The body acting in space and time is what guides me to essential knowledge and to the final kinesthetic representation of my inner world. Maybe this is the most primitive and primary mode of knowledge and representation, but it is also the only one I know and where I feel comfortable.
I repeat: I am a performance artist. I am intimately.
My performances, especially those in which I use interaction design tools (webcams, sensors and electrodes), arise from an attempt to create a significant dialogue between the body in action and its virtual nemesis, which is a living material made of dynamic images and sounds. I would say that maybe this is the obvious characteristic of my work on the body, which is expressed in the boundary where the kinesthesia becomes synesthesia.
The video and sounds are my alter ego. They look for an interaction with my body, in a real time exchange that takes place through the manipulation of sensors that turn the color into sound, the intensity of light into geometric shapes, the movement of the body into verbal flow (see "Blind", "Western Meat Market," "The Shadow").

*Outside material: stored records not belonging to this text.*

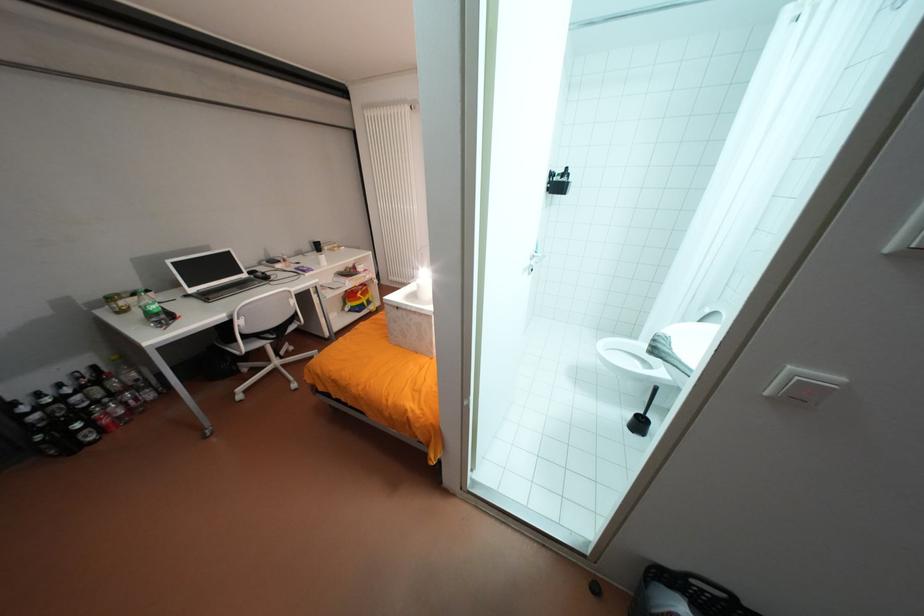 Find where to clos the gray laptop. Please return your answer as a coordinate pair (x, y).

(213, 275) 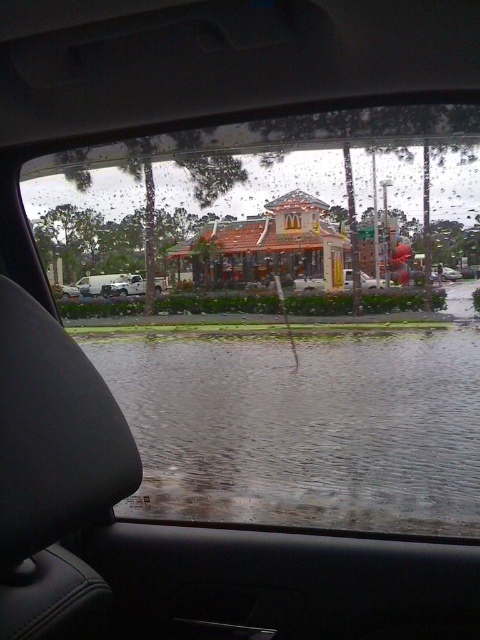 You are driving a car and notice the transparent glass car window at center and the clear water at lower center. Which object is higher in the image?

The transparent glass car window at center is above the clear water at lower center, so it is higher in the image.

You are driving a car and see the flooded street outside the McDonalds. The point where you need to stop is at coordinate point (268, 305). If your car can safely pass through water up to 10 meters deep, can you drive through the flooded area to reach that point?

The point at (268, 305) is 11.34 meters away from the viewer. Since the car can only safely pass through water up to 10 meters deep, it cannot safely drive through the flooded area to reach that point. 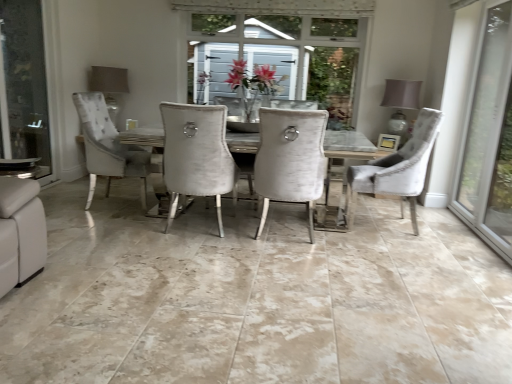 Question: Is matte gray lampshade at upper right, the second lamp when ordered from left to right, oriented away from matte gray lampshade at upper left, marked as the 2th lamp in a right-to-left arrangement?

Choices:
 (A) no
 (B) yes

Answer: (A)

Question: Does matte gray lampshade at upper right, which is the 1th lamp from right to left, have a lesser width compared to matte gray lampshade at upper left, marked as the 2th lamp in a right-to-left arrangement?

Choices:
 (A) yes
 (B) no

Answer: (B)

Question: Is matte gray lampshade at upper right, the second lamp when ordered from left to right, oriented towards matte gray lampshade at upper left, which is counted as the 1th lamp, starting from the left?

Choices:
 (A) yes
 (B) no

Answer: (B)

Question: Does matte gray lampshade at upper right, which is the 1th lamp from right to left, appear on the left side of matte gray lampshade at upper left, marked as the 2th lamp in a right-to-left arrangement?

Choices:
 (A) no
 (B) yes

Answer: (A)

Question: Does matte gray lampshade at upper right, which is the 1th lamp from right to left, lie behind matte gray lampshade at upper left, which is counted as the 1th lamp, starting from the left?

Choices:
 (A) no
 (B) yes

Answer: (A)

Question: Considering the relative sizes of matte gray lampshade at upper right, which is the 1th lamp from right to left, and matte gray lampshade at upper left, marked as the 2th lamp in a right-to-left arrangement, in the image provided, is matte gray lampshade at upper right, which is the 1th lamp from right to left, bigger than matte gray lampshade at upper left, marked as the 2th lamp in a right-to-left arrangement,?

Choices:
 (A) no
 (B) yes

Answer: (B)

Question: Is velvet grey chair at right, the 1th chair in the right-to-left sequence, inside matte gray lampshade at upper right, the second lamp when ordered from left to right?

Choices:
 (A) no
 (B) yes

Answer: (A)

Question: Is matte gray lampshade at upper right, the second lamp when ordered from left to right, thinner than velvet grey chair at right, which appears as the second chair when viewed from the left?

Choices:
 (A) yes
 (B) no

Answer: (A)

Question: Is matte gray lampshade at upper right, which is the 1th lamp from right to left, wider than velvet grey chair at right, which appears as the second chair when viewed from the left?

Choices:
 (A) yes
 (B) no

Answer: (B)

Question: From a real-world perspective, is matte gray lampshade at upper right, which is the 1th lamp from right to left, under velvet grey chair at right, which appears as the second chair when viewed from the left?

Choices:
 (A) no
 (B) yes

Answer: (A)

Question: Does matte gray lampshade at upper right, the second lamp when ordered from left to right, appear on the left side of velvet grey chair at right, which appears as the second chair when viewed from the left?

Choices:
 (A) no
 (B) yes

Answer: (A)

Question: Does matte gray lampshade at upper right, which is the 1th lamp from right to left, have a lesser height compared to velvet grey chair at right, the 1th chair in the right-to-left sequence?

Choices:
 (A) no
 (B) yes

Answer: (B)

Question: Can you confirm if clear glass screen door at left is wider than velvet grey chair at right, the 1th chair in the right-to-left sequence?

Choices:
 (A) yes
 (B) no

Answer: (B) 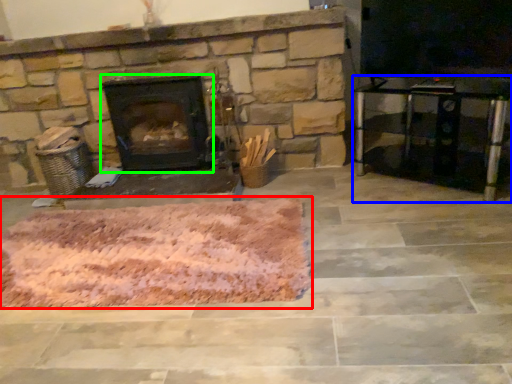 Question: Which is farther away from mat (highlighted by a red box)? entertainment center (highlighted by a blue box) or wood burning stove (highlighted by a green box)?

Choices:
 (A) entertainment center
 (B) wood burning stove

Answer: (A)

At the heart of this sensual catharsis there is me, in my solemn truth of being a human female who expresses her essence. Nothing more and nothing less. Sometimes I wear a mask to protect myself from the unbearable intensity of the action (see "Blood"); sometimes I'm completely naked. Pure human essence. Once an art critic called me "witch Circe"*, talking about my performance, "Western Meat Market". I find much truth in the pleasant irony of this definition, when a woman who expresses herself by manipulating technological tools, traditionally male prerogative, is still considered a witch.

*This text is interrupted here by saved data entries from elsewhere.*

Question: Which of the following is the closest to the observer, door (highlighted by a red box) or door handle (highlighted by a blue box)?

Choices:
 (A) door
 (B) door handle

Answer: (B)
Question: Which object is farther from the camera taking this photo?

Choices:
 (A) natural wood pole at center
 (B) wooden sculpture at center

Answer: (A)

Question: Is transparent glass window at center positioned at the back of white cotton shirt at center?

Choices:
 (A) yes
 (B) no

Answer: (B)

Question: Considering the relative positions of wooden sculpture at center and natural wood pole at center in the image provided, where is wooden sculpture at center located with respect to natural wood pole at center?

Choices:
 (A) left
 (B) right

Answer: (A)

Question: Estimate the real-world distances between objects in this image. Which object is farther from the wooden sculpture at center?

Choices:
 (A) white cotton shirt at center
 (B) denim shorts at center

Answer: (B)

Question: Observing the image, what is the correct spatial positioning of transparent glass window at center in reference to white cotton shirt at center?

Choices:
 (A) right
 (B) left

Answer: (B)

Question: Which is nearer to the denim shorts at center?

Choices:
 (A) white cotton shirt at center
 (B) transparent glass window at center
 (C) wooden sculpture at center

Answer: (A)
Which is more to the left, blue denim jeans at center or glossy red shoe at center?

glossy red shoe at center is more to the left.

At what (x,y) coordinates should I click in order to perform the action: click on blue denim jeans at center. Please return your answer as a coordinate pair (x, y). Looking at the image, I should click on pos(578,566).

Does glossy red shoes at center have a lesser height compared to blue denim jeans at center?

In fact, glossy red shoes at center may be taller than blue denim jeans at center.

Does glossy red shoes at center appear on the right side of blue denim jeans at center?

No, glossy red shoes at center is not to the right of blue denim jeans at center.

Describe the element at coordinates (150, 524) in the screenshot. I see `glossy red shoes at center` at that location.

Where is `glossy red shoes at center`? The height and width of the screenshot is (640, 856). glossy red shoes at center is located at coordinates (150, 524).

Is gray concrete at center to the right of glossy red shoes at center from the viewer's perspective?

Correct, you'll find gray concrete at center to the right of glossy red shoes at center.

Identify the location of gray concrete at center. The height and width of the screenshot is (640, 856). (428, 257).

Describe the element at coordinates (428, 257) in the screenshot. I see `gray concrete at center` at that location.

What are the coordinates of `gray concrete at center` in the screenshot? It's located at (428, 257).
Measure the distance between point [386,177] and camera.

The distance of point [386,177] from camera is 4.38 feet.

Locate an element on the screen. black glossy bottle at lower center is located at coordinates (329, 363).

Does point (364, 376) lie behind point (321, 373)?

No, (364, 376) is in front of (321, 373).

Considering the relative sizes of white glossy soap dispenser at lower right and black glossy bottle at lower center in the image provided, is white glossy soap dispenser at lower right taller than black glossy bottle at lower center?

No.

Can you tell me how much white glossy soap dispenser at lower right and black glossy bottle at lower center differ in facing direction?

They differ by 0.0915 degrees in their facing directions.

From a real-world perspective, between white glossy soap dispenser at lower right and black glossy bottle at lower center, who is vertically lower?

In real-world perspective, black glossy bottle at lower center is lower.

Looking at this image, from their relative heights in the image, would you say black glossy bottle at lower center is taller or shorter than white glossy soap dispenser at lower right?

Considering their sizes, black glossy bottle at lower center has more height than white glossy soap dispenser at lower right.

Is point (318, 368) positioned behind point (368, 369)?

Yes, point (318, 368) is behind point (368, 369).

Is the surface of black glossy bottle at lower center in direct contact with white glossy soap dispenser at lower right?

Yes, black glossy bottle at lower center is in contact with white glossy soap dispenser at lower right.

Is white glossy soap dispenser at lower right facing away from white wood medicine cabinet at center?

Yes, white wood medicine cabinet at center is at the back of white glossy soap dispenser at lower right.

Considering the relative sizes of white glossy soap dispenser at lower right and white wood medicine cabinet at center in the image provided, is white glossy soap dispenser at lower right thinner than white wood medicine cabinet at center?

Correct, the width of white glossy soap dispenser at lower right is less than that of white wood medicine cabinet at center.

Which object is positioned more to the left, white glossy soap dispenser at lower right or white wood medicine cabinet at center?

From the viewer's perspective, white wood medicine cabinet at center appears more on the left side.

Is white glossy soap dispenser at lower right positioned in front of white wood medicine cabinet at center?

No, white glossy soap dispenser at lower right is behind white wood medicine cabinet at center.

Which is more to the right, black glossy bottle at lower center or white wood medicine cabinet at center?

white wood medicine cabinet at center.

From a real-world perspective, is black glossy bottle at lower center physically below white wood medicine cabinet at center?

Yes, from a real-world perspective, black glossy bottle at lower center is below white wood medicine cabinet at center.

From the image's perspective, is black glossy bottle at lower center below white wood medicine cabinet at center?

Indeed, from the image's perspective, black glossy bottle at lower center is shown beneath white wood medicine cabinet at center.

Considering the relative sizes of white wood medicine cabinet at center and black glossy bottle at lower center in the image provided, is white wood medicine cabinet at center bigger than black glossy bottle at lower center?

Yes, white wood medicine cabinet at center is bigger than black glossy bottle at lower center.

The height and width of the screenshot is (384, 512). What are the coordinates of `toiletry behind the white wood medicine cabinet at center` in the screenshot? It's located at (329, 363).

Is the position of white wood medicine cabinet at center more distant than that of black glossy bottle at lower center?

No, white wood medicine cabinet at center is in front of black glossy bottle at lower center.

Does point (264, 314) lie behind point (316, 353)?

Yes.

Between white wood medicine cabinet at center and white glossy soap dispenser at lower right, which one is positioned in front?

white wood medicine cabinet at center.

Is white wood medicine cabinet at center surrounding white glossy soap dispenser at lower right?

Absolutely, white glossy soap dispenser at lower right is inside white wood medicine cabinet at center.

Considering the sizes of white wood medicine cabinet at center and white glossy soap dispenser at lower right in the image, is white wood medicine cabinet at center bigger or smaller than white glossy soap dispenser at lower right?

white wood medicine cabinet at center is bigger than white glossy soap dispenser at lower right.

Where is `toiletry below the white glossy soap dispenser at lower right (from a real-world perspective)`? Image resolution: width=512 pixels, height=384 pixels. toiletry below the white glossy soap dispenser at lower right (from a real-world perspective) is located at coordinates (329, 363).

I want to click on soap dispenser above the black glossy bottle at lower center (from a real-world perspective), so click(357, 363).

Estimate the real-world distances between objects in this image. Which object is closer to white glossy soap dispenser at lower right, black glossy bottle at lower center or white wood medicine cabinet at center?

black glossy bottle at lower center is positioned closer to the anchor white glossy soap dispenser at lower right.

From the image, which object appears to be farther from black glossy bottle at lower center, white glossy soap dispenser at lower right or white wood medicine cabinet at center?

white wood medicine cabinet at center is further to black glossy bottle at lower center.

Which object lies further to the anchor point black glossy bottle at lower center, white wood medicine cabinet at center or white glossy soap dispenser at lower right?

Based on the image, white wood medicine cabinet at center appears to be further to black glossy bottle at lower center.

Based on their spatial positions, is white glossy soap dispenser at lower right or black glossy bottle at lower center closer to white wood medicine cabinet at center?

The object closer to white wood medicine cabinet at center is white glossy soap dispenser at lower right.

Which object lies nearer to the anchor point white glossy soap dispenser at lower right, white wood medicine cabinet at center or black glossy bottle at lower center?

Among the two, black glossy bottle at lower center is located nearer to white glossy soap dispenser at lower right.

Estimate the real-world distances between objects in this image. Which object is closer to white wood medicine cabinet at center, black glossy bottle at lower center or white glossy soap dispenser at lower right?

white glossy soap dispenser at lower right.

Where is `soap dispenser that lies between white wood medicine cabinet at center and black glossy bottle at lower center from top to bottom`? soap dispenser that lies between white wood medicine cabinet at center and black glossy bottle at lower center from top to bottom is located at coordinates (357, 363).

Am I a witch? I move into a dreamscape populated by ghosts, as if it were my house, evoking and awakening my inner monsters with strange cyberpunk rituals. In "Blind" for example, I transport the audience in an immersive dimension in which the performer becomes the vehicle of an experience of color through interactive sound and visuals. While I paint my face like an ancient warrior, the webcam is programmed in order to recognize the special "wave" emitted by the color and the synth to respond live by activating a sound. To each of the 4 main colors I associated a group of instruments with a well-defined personality; to yellow the madness of the violin, to red the deep notes of the piano, to blue the metaphysics of crystal bells, to green a bunch of acid tones mixed with the hum of the forest. The scientific research on the relationship between sound and color is the starting point of a personal experience in which I discover the connections between the senses. "To smell the yellow, to hear its music, to keep it between the fingers".
I like the essence of primitive raw image, the savagery of the naked body free to express, the wild mixed color, body fluids, blood, and the meeting of all this with technology is what creates my performative work. And in my videos, these elements are creatively reworked, as in small films where my performances are enhanced by macro inserts, 3D graphics, and completely new optical angles.